All this costs money. Therefore, pay your taxes willingly and honestly.
3. Their limits
The situation in the Roman empire would get even worse, but at the end of his life Paul would still be urging: ‘Remind the people to be subject to rulers and authorities’ (Tit 3:10).
Does this passage command unquestioning obedience to the state? Michael Cassidy (founder of African Enterprise): ‘On 8 October 1985 he was granted an interview with President P. W. Botha in Pretoria. It was the time of the National Initiative for Reconciliation, and Michael had hoped for signs of repentance and for the assurance that apartheid would be dismantled. He was to be bitterly disappointed. He says: ‘I was immediately aware on entry to the room that this was not to be the sort of encounter for which I had prayed. The President began by standing to read me part of Romans 13!’ He evidently imagined that this passage was enough to justify unequivocal support of the Nationalist Government’s apartheid policy.’ (Stott)
There are limits to the state’s authority. This is:-
- suggested by the fact that its authority is delegated, rather than absolute. There is a higher throne.
- implied by the language Paul uses – not obedience, but submission. He’s not talking about following orders blindly, but rather about recognising the place God has given to government in the ordering of our world.
- confirmed by the wider biblical context. The Hebrew midwives defied pharaoh (Ex 1), Daniel defied king Darius (Dan 6), Peter and the apostles defied the Jewish ruling council, Acts 5:29 – “We must obey God rather than men!”.
We are to obey right up to the point where in order to obey what the state requires we would have to disobey what God requires (and vice-versa). Hiding Jews in WW2.

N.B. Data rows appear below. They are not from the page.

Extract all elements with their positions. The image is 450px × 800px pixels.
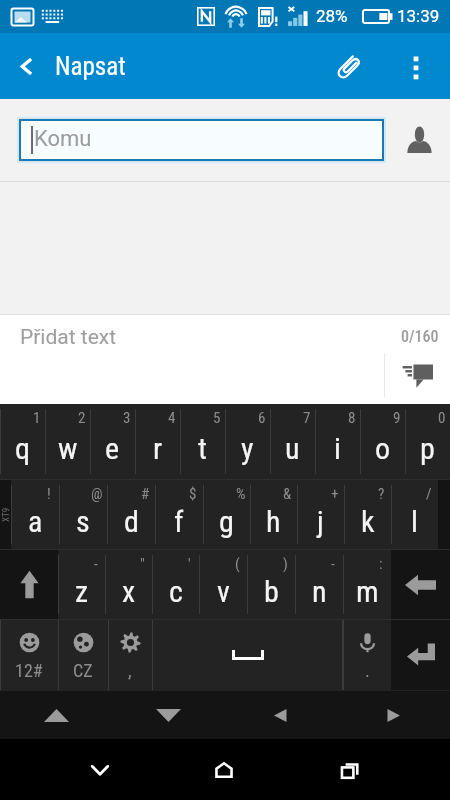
staticText: 0 <box>438 409 446 427</box>
staticText: w <box>58 431 78 466</box>
staticText: @ <box>91 485 103 503</box>
button[interactable]: / <box>391 480 438 549</box>
button[interactable]: Backspace <box>391 550 450 619</box>
staticText: c <box>169 574 183 609</box>
button[interactable]: Move down <box>112 691 224 739</box>
button[interactable]: Enter <box>391 620 450 690</box>
staticText: 6 <box>258 409 266 427</box>
staticText: Přidat text <box>20 325 117 350</box>
button[interactable]: Send message <box>386 349 450 403</box>
button[interactable]: 3 <box>90 404 135 479</box>
button[interactable]: ? <box>344 480 391 549</box>
staticText: o <box>375 431 391 466</box>
staticText: ( <box>235 555 240 573</box>
staticText: j <box>317 504 324 539</box>
button[interactable]: Hide keyboard <box>72 742 128 798</box>
button[interactable]: Settings <box>108 620 152 690</box>
staticText: ) <box>283 555 288 573</box>
button[interactable]: Change language <box>58 620 108 690</box>
button[interactable]: - <box>58 550 105 619</box>
staticText: p <box>420 431 435 466</box>
button[interactable]: Space <box>152 620 343 690</box>
staticText: d <box>124 504 139 539</box>
button[interactable]: Move left <box>224 691 337 739</box>
staticText: x <box>122 574 136 609</box>
button[interactable]: More options <box>393 33 438 99</box>
button[interactable]: 7 <box>270 404 315 479</box>
button[interactable]: & <box>250 480 297 549</box>
button[interactable]: # <box>107 480 155 549</box>
staticText: u <box>285 431 300 466</box>
button[interactable]: Move up <box>0 691 112 739</box>
staticText: t <box>198 431 207 466</box>
staticText: " <box>140 555 145 573</box>
button[interactable]: 4 <box>135 404 180 479</box>
staticText: , <box>128 660 132 681</box>
button[interactable]: @ <box>59 480 107 549</box>
staticText: z <box>75 574 89 609</box>
button[interactable]: % <box>203 480 250 549</box>
button[interactable]: Emoji <box>0 620 58 690</box>
staticText: 9 <box>393 409 401 427</box>
staticText: f <box>174 504 184 539</box>
button[interactable]: XT9 <box>0 480 11 549</box>
staticText: m <box>356 574 379 609</box>
button[interactable]: Move right <box>337 691 450 739</box>
staticText: & <box>283 485 292 503</box>
staticText: 7 <box>303 409 311 427</box>
button[interactable]: 6 <box>225 404 270 479</box>
staticText: ! <box>47 485 51 503</box>
staticText: 28% <box>316 6 348 26</box>
button[interactable]: $ <box>155 480 203 549</box>
staticText: : <box>379 555 383 573</box>
staticText: l <box>411 504 418 539</box>
staticText: - <box>94 555 98 573</box>
button[interactable]: " <box>105 550 152 619</box>
staticText: 1 <box>33 409 41 427</box>
staticText: y <box>241 431 254 466</box>
button[interactable]: Attach <box>325 33 375 99</box>
button[interactable]: Recent apps <box>322 742 378 798</box>
staticText: s <box>76 504 90 539</box>
staticText: 0/160 <box>401 327 439 346</box>
button[interactable]: 0 <box>405 404 450 479</box>
staticText: $ <box>189 485 197 503</box>
staticText: XT9 <box>1 507 12 522</box>
button[interactable]: ' <box>152 550 199 619</box>
button[interactable]: Shift <box>0 550 58 619</box>
staticText: 8 <box>348 409 356 427</box>
button[interactable]: Home <box>196 742 252 798</box>
button[interactable]: ! <box>11 480 59 549</box>
button[interactable]: Komu <box>19 119 384 161</box>
button[interactable]: Choose contact <box>388 98 450 180</box>
staticText: r <box>153 431 163 466</box>
button[interactable]: 8 <box>315 404 360 479</box>
staticText: q <box>15 431 31 466</box>
button[interactable]: 9 <box>360 404 405 479</box>
button[interactable]: Back <box>0 33 52 99</box>
button[interactable]: Voice input <box>343 620 391 690</box>
staticText: g <box>219 504 234 539</box>
staticText: v <box>217 574 230 609</box>
staticText: a <box>28 504 43 539</box>
staticText: Napsat <box>55 52 126 81</box>
button[interactable]: 1 <box>0 404 45 479</box>
staticText: - <box>331 555 335 573</box>
button[interactable]: ( <box>199 550 247 619</box>
button[interactable]: : <box>343 550 391 619</box>
staticText: CZ <box>73 660 93 681</box>
staticText: Komu <box>34 126 92 152</box>
staticText: . <box>365 660 370 681</box>
staticText: 12# <box>15 660 43 681</box>
staticText: k <box>361 504 375 539</box>
staticText: 4 <box>168 409 176 427</box>
staticText: b <box>264 574 279 609</box>
button[interactable]: - <box>295 550 343 619</box>
button[interactable]: 2 <box>45 404 90 479</box>
button[interactable]: + <box>297 480 344 549</box>
staticText: n <box>312 574 327 609</box>
staticText: # <box>141 485 150 503</box>
button[interactable]: ) <box>247 550 295 619</box>
button[interactable]: 5 <box>180 404 225 479</box>
staticText: 2 <box>78 409 86 427</box>
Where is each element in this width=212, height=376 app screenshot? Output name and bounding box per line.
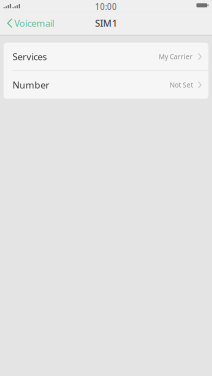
staticText: Number bbox=[12, 79, 50, 91]
button[interactable]: Number bbox=[4, 71, 208, 99]
staticText: Voicemail bbox=[14, 17, 54, 29]
staticText: Services bbox=[12, 50, 46, 63]
button[interactable]: Voicemail bbox=[0, 11, 59, 35]
staticText: SIM1 bbox=[95, 17, 117, 29]
staticText: Not Set bbox=[170, 80, 193, 89]
button[interactable]: Services bbox=[4, 43, 208, 70]
staticText: My Carrier bbox=[159, 52, 193, 61]
staticText: 10:00 bbox=[95, 2, 117, 12]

Christianity is rapidly losing its privileged position in our country. Public expressions of the gospel are increasingly likely to get you into hot water. To share, however gently, your Christian faith with a colleague at work may be regarded as bullying and harassment. To affirm the Bible’s teaching on gender differences and marriage will get you labeled as sexist. To simply stand your ground when someone in authority asks you to be dishonest may make life very difficult for you: ‘Tell him I’m out.’
One thing is sure: if we have a proven track record of saying ‘yes’ to Caesar’s legitimate demands, then we will be in a better position to say ‘no’ to his illegitimate demands.
No, it’s not a joke. Being loyal subjects and paying our taxes is part of our service to God. We do so because all human authority is derived from God.
We follow them willingly and respectfully, but not blindly or uncritically.
And so we will be found faithful to the words of our Master: ‘Give to Caesar the things that belong to Caesar, and to God the things that belong to God.’